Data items

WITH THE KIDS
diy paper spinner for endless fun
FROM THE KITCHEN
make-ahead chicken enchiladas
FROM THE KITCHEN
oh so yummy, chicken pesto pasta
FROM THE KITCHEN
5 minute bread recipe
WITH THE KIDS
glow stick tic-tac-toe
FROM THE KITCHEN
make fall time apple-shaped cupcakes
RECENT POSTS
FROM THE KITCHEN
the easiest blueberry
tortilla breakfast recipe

==

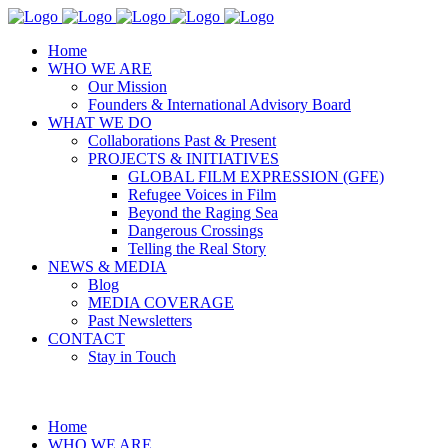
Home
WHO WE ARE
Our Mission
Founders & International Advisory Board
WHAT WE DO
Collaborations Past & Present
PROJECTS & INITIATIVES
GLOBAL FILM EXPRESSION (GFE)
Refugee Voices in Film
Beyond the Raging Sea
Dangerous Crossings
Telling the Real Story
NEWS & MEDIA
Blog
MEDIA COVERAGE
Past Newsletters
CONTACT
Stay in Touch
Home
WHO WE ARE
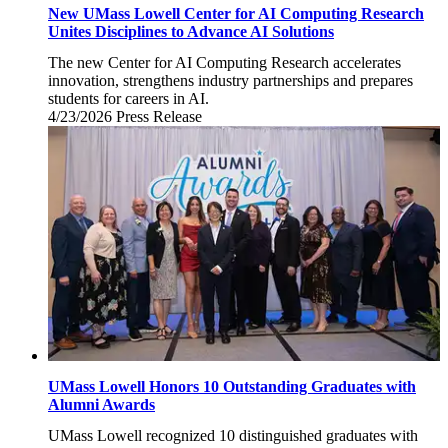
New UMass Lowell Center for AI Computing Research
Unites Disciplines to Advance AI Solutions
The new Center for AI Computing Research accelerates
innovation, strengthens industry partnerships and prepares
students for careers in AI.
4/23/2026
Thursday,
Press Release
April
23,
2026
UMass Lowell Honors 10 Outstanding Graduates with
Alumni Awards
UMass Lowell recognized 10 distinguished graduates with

...

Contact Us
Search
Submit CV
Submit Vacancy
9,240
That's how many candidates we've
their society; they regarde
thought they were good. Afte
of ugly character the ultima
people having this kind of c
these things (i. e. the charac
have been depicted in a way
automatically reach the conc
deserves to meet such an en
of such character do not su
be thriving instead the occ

WHAT YOU WILL DO: Could you write out exactly the lines of the data above that run from the one holding "Dangerous Crossings" to the one holding "UMass Lowell recognized", with both ends in and all pictures out?

RESPONSE TO THIS TASK:
Dangerous Crossings
Telling the Real Story
NEWS & MEDIA
Blog
MEDIA COVERAGE
Past Newsletters
CONTACT
Stay in Touch
Home
WHO WE ARE
New UMass Lowell Center for AI Computing Research
Unites Disciplines to Advance AI Solutions
The new Center for AI Computing Research accelerates
innovation, strengthens industry partnerships and prepares
students for careers in AI.
4/23/2026
Thursday,
Press Release
April
23,
2026
UMass Lowell Honors 10 Outstanding Graduates with
Alumni Awards
UMass Lowell recognized 10 distinguished graduates with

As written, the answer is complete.